Annals of Surgical Oncology

, Volume 19, Issue 10, pp 3257–3263 | Cite as

Comparison of Molecular Subtyping with BluePrint, MammaPrint, and TargetPrint to Local Clinical Subtyping in Breast Cancer Patients

  • Bichlien Nguyen
  • Pino G. Cusumano
  • Kenneth Deck
  • Deborah Kerlin
  • Agustin A. Garcia
  • Julie L. Barone
  • Edgardo Rivera
  • Katharine Yao
  • Femke A. de Snoo
  • Jeroen van den Akker
  • Lisette Stork-Sloots
  • Daniele Generali
Breast Oncology

Abstract

Purpose

To compare breast cancer subtyping with the three centrally assessed microarray-based assays BluePrint, MammaPrint, and TargetPrint with locally assessed clinical subtyping using immunohistochemistry (IHC) and fluorescence in situ hybridization (FISH).

Methods

BluePrint, MammaPrint, and TargetPrint were all performed on fresh tumor samples. Microarray analysis was performed at Agendia Laboratories, blinded for clinical and pathological data. IHC/FISH assessments were performed according to local practice at each institution; estrogen receptor (ER), progesterone receptor (PR), and human epidermal growth factor receptor 2 (HER2) assessments were performed on 132 samples, and Ki-67 on 79 samples.

Results

The concordance between BluePrint and IHC/FISH subtyping was 94 % for the Luminal-type, 95 % for the HER2-type, and 94 % for the Basal-type subgroups.
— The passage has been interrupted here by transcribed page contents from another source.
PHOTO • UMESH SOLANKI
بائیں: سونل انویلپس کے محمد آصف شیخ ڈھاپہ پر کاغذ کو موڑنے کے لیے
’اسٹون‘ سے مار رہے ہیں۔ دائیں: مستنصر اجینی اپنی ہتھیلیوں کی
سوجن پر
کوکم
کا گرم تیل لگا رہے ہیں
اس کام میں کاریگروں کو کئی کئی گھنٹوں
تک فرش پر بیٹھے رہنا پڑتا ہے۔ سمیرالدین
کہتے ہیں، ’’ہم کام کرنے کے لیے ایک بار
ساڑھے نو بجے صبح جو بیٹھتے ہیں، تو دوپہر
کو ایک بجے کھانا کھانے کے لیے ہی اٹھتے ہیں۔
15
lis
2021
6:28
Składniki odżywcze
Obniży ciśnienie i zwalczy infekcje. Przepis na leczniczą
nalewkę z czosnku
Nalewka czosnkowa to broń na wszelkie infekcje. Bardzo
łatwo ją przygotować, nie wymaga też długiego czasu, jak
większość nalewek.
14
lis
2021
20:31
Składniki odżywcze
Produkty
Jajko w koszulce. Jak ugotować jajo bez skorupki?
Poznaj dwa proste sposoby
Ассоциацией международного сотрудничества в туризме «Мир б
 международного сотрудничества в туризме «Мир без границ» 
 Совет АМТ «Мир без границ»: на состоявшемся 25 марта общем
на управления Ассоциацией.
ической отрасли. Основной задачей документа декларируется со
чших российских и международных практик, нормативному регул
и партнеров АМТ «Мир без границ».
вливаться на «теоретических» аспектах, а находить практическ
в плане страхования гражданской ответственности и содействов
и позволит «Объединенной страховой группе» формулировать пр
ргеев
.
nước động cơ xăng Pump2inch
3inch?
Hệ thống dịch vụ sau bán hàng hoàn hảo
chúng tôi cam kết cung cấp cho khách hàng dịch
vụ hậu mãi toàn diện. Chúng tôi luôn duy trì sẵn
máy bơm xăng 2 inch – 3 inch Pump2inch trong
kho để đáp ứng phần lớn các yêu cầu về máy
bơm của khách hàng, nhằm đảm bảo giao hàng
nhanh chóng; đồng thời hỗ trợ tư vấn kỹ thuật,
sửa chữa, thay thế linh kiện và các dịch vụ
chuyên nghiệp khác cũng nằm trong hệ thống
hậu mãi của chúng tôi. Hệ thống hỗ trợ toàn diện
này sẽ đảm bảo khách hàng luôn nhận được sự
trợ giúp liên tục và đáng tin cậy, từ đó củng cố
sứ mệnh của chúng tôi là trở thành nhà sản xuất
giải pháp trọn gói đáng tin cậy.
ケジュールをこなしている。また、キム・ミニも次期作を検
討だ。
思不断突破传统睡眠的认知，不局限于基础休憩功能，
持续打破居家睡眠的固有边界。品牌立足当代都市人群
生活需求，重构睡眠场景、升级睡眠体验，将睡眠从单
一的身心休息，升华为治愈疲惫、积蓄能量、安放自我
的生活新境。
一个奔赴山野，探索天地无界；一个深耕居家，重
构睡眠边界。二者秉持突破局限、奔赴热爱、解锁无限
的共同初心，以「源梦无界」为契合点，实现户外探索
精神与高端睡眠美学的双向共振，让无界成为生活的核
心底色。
The concordance of BluePrint with subtyping using mRNA single gene readout (TargetPrint) was 96 % for the Luminal-type, 97 % for the HER2-type, and 98 % for the Basal-type subgroups. The concordance for substratification into Luminal A and B using MammaPrint and Ki-67 was 68 %. The concordance between TargetPrint and IHC/FISH was 97 % for ER, 80 % for PR, and 95 % for HER2.

Conclusions

The implementation of multigene assays such as TargetPrint, BluePrint, and MammaPrint may improve the clinical management of breast cancer patients. High discordance between Luminal A and B substratification based on MammaPrint versus locally assessed Ki-67 or grade indicates that chemotherapy decisions should not be based on the basis of Ki-67 readout or tumor grade alone. TargetPrint serves as a second opinion for those local pathology settings where high-quality standardization is harder to maintain.

Notes

Acknowledgment

Supported in part by the Associazione Ricerca in Campo Oncologico (ARCO), Cremona, Italy.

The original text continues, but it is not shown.